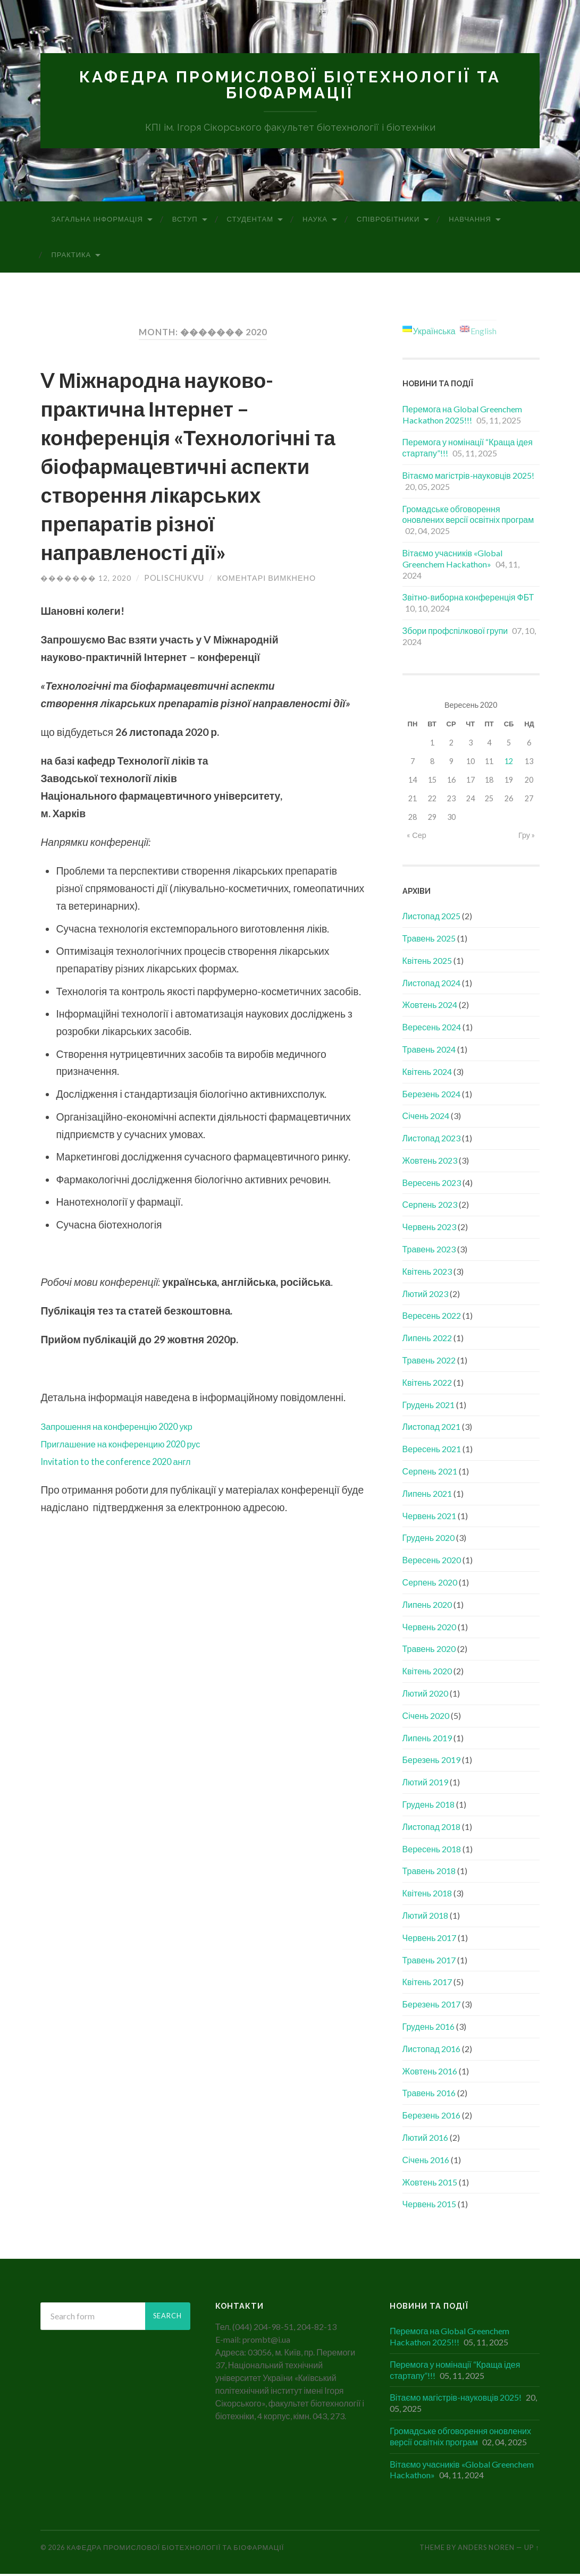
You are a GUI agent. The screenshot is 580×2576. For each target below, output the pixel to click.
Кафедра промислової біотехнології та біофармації (290, 85)
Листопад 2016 (431, 2051)
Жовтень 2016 (430, 2072)
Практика (71, 256)
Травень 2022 (429, 1362)
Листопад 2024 (431, 984)
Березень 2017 (431, 2006)
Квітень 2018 (427, 1895)
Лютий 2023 (425, 1295)
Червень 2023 (429, 1229)
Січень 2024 (426, 1118)
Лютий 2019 (425, 1784)
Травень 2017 (429, 1961)
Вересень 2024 (431, 1029)
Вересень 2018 (431, 1850)
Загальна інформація (96, 221)
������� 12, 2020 (85, 580)
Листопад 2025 (431, 918)
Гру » (526, 837)
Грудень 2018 (428, 1806)
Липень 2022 (427, 1340)
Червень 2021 (429, 1517)
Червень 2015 (429, 2206)
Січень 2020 (426, 1718)
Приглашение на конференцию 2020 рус (135, 1446)
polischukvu (174, 580)
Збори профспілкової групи (455, 633)
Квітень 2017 (427, 1984)
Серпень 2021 (429, 1473)
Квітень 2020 (427, 1673)
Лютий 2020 (425, 1695)
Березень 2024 (431, 1095)
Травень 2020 (429, 1651)
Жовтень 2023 (430, 1162)
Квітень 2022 (427, 1384)
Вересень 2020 (431, 1562)
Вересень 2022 (431, 1317)
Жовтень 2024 (430, 1007)
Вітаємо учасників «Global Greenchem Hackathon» (452, 560)
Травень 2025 (429, 940)
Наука (314, 221)
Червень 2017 (429, 1940)
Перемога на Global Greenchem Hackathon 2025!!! (462, 416)
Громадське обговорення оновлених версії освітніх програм (468, 516)
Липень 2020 (427, 1606)
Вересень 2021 (431, 1451)
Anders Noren (486, 2549)
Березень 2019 (431, 1762)
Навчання (470, 221)
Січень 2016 (426, 2162)
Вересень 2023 (431, 1184)
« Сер (416, 837)
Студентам (250, 221)
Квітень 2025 (427, 962)
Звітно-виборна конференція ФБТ (468, 599)
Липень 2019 (427, 1739)
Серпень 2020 (429, 1584)
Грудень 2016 (428, 2028)
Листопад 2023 (431, 1140)
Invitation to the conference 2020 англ (128, 1464)
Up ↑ (531, 2549)
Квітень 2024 (427, 1073)
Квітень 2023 (427, 1273)
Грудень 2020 (428, 1540)
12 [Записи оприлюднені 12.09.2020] (509, 763)
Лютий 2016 (425, 2139)
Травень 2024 (429, 1051)
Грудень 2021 (428, 1406)
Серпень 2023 (429, 1206)
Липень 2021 (427, 1495)
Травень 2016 (429, 2095)
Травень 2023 (429, 1251)
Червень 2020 (429, 1628)
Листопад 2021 (431, 1428)
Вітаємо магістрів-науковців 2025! (468, 477)
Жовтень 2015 (430, 2184)
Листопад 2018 (431, 1829)
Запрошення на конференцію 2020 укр (131, 1428)
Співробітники (388, 221)
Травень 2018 (429, 1873)
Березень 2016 (431, 2117)
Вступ (185, 221)
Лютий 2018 (425, 1917)
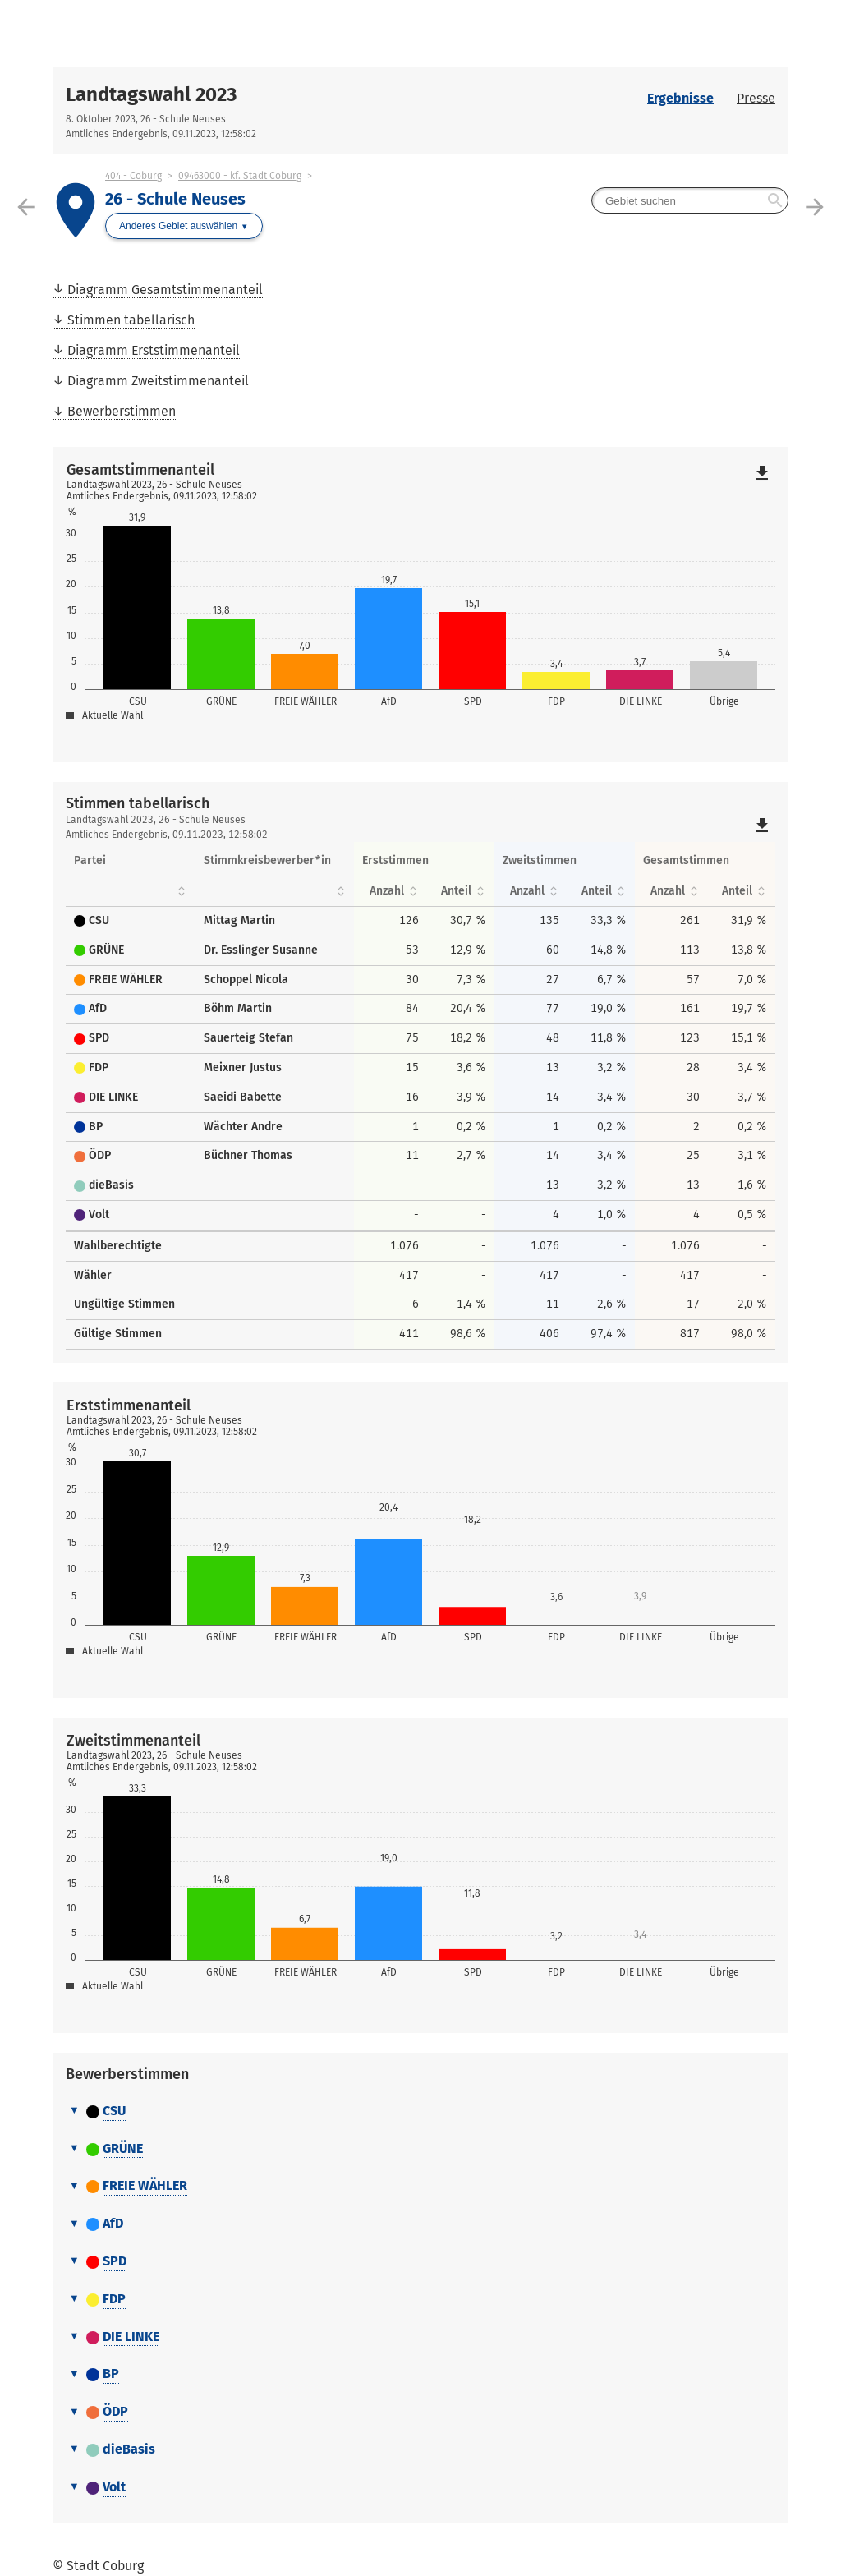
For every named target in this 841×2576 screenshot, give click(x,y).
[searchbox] (689, 200)
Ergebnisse (680, 98)
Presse (756, 98)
___
■ Your instructions ■
Copy each line of the data above that holds "Травень".

■ Written response ■
Травень 2022 (429, 1362)
Травень 2017 (429, 1961)
Травень 2020 (429, 1651)
Травень 2025 (429, 940)
Травень 2024 (429, 1051)
Травень 2016 (429, 2095)
Травень 2023 (429, 1251)
Травень 2018 (429, 1873)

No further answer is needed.